Reputation: 3574
I have multi-language text that contains a message translated to several languages. For example:
English message
Russian message
Ukrainian message
The order is not exact. I would like to devise some kind of supervised/unsupervised learning algorithm to do the segmentation automatically, and extract each translation in order to create a parallel corpus of data.
Could you suggest any papers/approaches? I am not able to get the proper keywords for googling.
Upvotes: 1
Views: 85
Reputation: 122052
Why don't you try some language identification software? They are reporting > 90% accuracy:
Upvotes: 1
Reputation: 4106
The most basic approach to your problem would be to generate a bag of words from your document.

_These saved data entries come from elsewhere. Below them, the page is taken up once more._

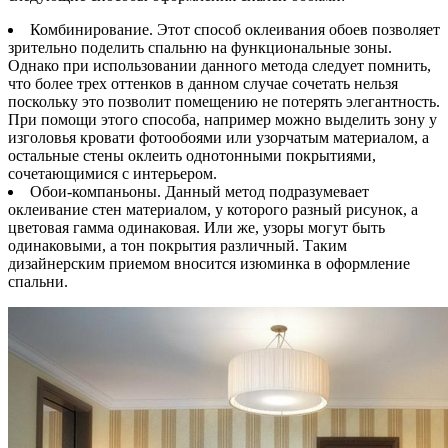
Комбинирование. Этот способ оклеивания обоев позволяет
зрительно поделить спальню на функциональные зоны.
Однако при использовании данного метода следует помнить,
что более трех оттенков в данном случае сочетать нельзя
поскольку это позволит помещению не потерять элегантность.
При помощи этого способа, например можно выделить зону у
изголовья кровати фотообоями или узорчатым материалом, а
остальные стены оклеить однотонными покрытиями,
сочетающимися с интерьером.
Обои-компаньоны. Данный метод подразумевает
оклеивание стен материалом, у которого разный рисунок, а
цветовая гамма одинаковая. Или же, узоры могут быть
одинаковыми, а тон покрытия различный. Таким
дизайнерским приемом вносится изюминка в оформление
спальни.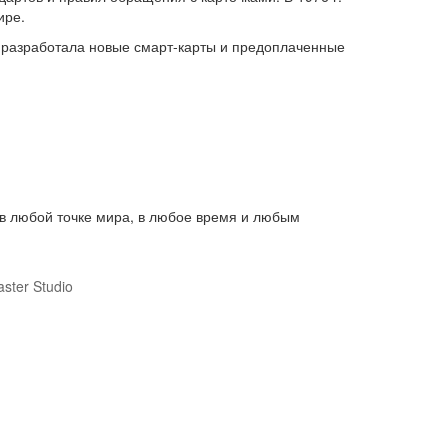
ире.
, разработала новые смарт-карты и предоплаченные
 в любой точке мира, в любое время и любым
ster Studio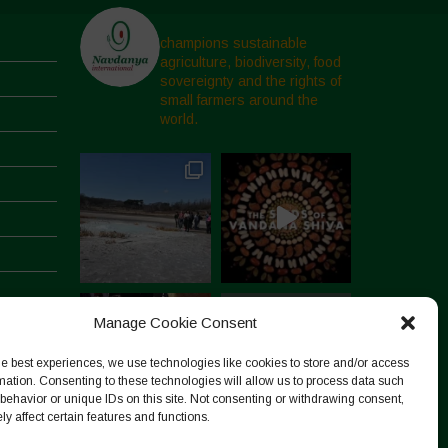
champions sustainable
agriculture, biodiversity, food
sovereignty and the rights of
small farmers around the
world.
Manage Cookie Consent
he best experiences, we use technologies like cookies to store and/or access
mation. Consenting to these technologies will allow us to process data such
behavior or unique IDs on this site. Not consenting or withdrawing consent,
y affect certain features and functions.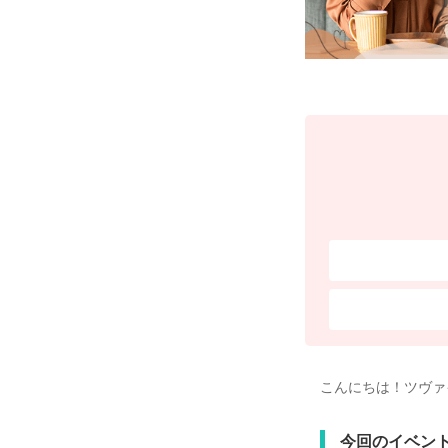
こんにちは！ツヴァ
今回のイベン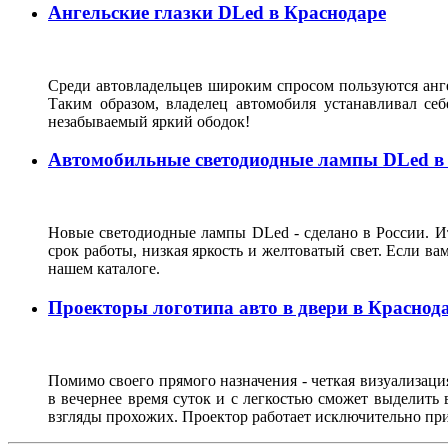
Ангельские глазки DLed в Краснодаре
Среди автовладельцев широким спросом пользуются анге
Таким образом, владелец автомобиля устанавливал с
незабываемый яркий ободок!
Автомобильные светодиодные лампы DLed в
Новые светодиодные лампы DLed - сделано в России. Ит
срок работы, низкая яркость и желтоватый свет. Если ва
нашем каталоге.
Проекторы логотипа авто в двери в Краснод
Помимо своего прямого назначения - четкая визуализация
в вечернее время суток и с легкостью сможет выделить
взгляды прохожих. Проектор работает исключительно пр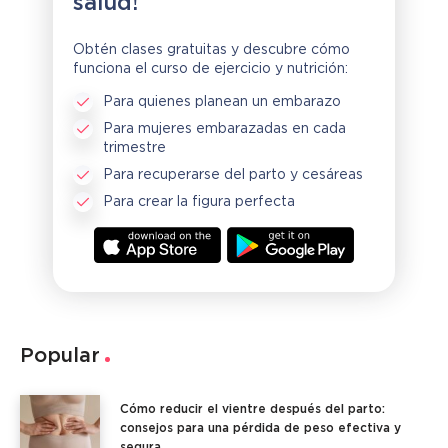
salud!
Obtén clases gratuitas y descubre cómo
funciona el curso de ejercicio y nutrición:
Para quienes planean un embarazo
Para mujeres embarazadas en cada
trimestre
Para recuperarse del parto y cesáreas
Para crear la figura perfecta
Popular
Cómo reducir el vientre después del parto:
consejos para una pérdida de peso efectiva y
segura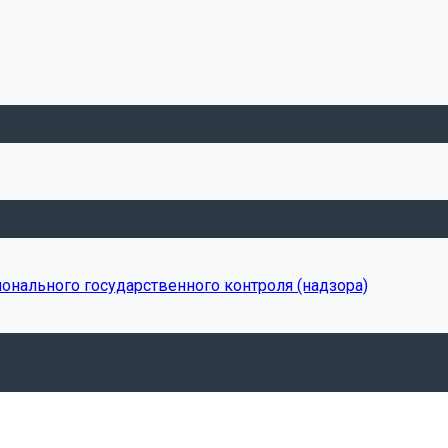
онального государственного контроля (надзора)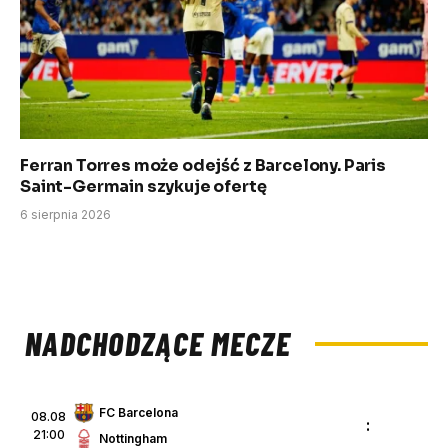
Ferran Torres może odejść z Barcelony. Paris
Saint-Germain szykuje ofertę
6 sierpnia 2026
NADCHODZĄCE MECZE
FC Barcelona
08.08
:
21:00
Nottingham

To sum up, a bag of word is a matrix where each row is a line in your document and each column a distinct term.
For instance, if your document is like this :
hello world
привет мир
привіт світ
You will have this matrix :
hello | world | привет | мир | привіт | світ
l1 | 1 | 1 | 0 | 0 | 0 | 0
l2 | 0 | 0 | 1 | 1 | 0 | 0
l3 | 0 | 0 | 0 | 0 | 1 | 1
You can then apply classifications algorithms (such as k-means or svms) according to your needs.
For more details, I would suggest to read this paper which provides a great summary of techniques.
Regarding keywords for googling, I would say text analysis
, text mining
or information retrieval
are a good start.
Upvotes: 2